Chado's focus is broader. Its tables are broken down into groups called modules and the modules are the following:
- Audit - for database audit trails
- Companalysis - for data from computational analysis
- Contact - for people, groups, and organizations
- Controlled Vocabulary (cv) - for controlled vocabularies and ontologies
- Expression - for summaries of RNA and protein expresssion
- General - for identifiers
- Genetic - for genetic data and genotypes
- Library - for descriptions of molecular libraries
- Mage - for microarray data
- Map - for maps without sequence
- Natural Diversity (ND) - for multiple experiments, such as phenotyping and genotyping
- Organism - for taxonomic data
- Phenotype - for phenotypic data
- Phylogeny - for organisms and phylogenetic trees
- Publication (pub) - for publications and references
- Sequence - for sequences and sequence features
- Stock - for specimens and biological collections
- WWW -
It is also possible to add modules to Chado. For instance in early 2007 a module called rad will be added, this one addresses microarray data. Other possibilities that are being discussed are modules for ecological data and additional work for phenotypic data, extending the existing phenotype module. The real point is that Chado has been designed to allow extensibility, and one can either formally propose that Chado acquire some new functionality as a module or you can add tables to Chado in the privacy of your own server.

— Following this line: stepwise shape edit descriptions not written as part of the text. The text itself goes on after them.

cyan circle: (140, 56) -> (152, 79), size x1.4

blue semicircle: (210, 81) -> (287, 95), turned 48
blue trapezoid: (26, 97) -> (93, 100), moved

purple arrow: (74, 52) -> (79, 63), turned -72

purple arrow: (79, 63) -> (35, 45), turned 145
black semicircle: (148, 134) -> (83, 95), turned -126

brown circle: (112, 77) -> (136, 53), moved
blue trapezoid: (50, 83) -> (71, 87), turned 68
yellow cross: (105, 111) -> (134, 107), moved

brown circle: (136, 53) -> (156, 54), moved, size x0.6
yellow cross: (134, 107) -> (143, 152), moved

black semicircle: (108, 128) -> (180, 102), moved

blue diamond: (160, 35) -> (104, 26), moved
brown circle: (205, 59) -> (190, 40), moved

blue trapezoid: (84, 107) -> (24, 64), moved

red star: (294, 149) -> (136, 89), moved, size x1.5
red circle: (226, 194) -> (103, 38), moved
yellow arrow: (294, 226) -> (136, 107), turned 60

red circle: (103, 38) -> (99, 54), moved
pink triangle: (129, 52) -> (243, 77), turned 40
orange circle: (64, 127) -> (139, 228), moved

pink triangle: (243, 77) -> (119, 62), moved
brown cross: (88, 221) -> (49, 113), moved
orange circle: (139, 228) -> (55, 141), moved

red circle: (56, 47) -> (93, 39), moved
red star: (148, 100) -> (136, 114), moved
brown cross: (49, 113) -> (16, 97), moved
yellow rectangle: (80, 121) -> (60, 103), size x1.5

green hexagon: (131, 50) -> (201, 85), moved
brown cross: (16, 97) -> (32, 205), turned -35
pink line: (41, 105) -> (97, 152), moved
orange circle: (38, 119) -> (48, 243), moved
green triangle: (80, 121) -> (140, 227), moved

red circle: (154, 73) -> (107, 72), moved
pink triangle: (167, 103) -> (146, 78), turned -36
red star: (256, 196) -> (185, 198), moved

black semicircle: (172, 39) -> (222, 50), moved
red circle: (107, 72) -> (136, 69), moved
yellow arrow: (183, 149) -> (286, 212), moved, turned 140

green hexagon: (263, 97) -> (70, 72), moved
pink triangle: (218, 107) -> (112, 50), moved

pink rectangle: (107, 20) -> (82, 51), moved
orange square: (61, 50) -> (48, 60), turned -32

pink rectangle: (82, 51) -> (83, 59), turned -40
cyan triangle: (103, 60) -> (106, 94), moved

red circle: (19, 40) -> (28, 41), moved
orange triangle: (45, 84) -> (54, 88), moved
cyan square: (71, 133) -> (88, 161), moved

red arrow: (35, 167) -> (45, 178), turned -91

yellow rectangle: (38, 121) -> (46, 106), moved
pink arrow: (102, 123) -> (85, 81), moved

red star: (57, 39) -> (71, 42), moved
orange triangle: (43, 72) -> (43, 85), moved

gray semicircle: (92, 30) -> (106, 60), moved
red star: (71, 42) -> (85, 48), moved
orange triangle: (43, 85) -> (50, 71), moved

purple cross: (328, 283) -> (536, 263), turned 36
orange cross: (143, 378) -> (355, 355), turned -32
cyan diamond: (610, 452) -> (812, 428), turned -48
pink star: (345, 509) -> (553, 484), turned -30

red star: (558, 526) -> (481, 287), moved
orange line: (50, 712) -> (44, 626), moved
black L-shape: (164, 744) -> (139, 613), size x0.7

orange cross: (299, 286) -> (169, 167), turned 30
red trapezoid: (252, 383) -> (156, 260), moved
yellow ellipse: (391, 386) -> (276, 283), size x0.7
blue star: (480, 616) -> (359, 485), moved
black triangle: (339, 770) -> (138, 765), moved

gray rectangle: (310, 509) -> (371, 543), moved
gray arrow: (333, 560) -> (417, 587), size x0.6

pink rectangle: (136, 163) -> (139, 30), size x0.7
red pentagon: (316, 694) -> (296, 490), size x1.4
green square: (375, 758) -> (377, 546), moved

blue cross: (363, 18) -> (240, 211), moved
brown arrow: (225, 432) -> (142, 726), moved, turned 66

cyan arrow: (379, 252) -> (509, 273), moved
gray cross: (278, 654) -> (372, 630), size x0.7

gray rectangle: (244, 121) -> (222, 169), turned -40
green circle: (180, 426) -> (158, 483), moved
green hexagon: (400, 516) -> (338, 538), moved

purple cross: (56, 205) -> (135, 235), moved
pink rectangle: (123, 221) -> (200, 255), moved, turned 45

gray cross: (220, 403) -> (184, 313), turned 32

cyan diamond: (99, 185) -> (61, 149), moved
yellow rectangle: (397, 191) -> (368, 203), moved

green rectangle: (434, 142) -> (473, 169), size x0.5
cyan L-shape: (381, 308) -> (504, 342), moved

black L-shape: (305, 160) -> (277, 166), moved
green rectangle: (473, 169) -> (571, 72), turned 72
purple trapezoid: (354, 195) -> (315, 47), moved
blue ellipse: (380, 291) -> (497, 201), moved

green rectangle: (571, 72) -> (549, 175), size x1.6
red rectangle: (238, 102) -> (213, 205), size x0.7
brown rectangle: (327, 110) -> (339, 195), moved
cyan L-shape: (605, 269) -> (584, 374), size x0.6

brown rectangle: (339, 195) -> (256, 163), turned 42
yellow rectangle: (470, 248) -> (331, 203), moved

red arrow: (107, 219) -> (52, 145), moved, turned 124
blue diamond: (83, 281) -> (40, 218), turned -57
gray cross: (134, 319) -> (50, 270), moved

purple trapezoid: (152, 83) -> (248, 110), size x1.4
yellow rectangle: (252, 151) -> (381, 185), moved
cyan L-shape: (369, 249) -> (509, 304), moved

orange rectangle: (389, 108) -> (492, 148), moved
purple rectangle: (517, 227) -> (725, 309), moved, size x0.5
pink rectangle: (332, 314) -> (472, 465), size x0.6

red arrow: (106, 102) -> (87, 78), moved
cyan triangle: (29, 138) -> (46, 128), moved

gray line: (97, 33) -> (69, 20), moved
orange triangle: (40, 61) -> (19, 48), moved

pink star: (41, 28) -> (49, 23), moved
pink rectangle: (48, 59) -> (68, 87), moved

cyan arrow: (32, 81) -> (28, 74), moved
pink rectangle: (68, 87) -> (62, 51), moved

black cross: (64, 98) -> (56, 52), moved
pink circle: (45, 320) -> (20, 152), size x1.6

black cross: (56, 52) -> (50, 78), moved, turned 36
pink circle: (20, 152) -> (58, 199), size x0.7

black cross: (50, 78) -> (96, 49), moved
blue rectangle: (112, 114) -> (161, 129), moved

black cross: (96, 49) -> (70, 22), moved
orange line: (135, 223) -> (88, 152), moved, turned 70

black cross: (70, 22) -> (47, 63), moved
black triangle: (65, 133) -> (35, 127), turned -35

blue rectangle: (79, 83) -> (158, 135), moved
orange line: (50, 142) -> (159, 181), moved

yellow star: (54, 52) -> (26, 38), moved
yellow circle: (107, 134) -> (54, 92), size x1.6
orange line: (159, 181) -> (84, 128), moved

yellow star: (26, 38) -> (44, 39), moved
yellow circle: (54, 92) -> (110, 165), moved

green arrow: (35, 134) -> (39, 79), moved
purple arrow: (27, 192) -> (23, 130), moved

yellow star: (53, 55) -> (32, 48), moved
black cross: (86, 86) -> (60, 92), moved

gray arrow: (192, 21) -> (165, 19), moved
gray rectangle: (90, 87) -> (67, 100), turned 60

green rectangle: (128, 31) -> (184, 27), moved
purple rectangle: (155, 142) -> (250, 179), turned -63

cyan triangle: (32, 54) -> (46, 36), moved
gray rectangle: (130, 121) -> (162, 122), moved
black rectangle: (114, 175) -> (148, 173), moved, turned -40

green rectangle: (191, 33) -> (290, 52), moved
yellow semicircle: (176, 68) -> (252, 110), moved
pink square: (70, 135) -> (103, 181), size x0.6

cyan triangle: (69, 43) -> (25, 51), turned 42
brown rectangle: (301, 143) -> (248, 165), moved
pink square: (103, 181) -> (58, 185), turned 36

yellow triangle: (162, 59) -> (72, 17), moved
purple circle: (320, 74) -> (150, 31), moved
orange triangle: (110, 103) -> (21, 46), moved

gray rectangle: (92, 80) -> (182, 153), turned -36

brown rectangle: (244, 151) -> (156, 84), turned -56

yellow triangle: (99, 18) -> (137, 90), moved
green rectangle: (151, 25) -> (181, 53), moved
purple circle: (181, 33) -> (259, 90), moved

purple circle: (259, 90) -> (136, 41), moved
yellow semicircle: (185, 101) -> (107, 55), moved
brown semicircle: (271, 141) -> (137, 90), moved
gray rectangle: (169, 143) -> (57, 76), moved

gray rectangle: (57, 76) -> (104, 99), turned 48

Chado is also ontology-aware. One could state this even more forcefully: Chado depends on ontologies. For example in Chado's Sequence module it's expected that all stored sequences are identified by one or more terms from the Sequence Ontology. A quick scan of the tables in Chado, more than 100, shows that about half of the tables contain the field, foreign key, cvterm, referring to an ontology term. The ontology used as source for a term could be one of many but people in the field tend to rely on OBO ontologies. So the ontology could be a common and general one like GO, the Gene Ontology, or something highly specific to a group of organisms like the Drosophila Anatomy ontology or the Mammalian Phenotype ontology. What these ontologies do in conjunction with Chado is give you a database that is extremely flexible, and as your ontologies expand so does the expressive capability of the system.
Now there is a cost to this flexibility and breadth: Chado is complex and one must devote a certain amount of study to it, it's unlikely that someone unfamiliar with Chado can install it and then immediately set about loading it with biological data of different sorts. Fortunately there are mailing lists you can contact, as well as the GMOD Help Desk, and number of pages on this Wiki discussing Chado (see Getting Started with Chado).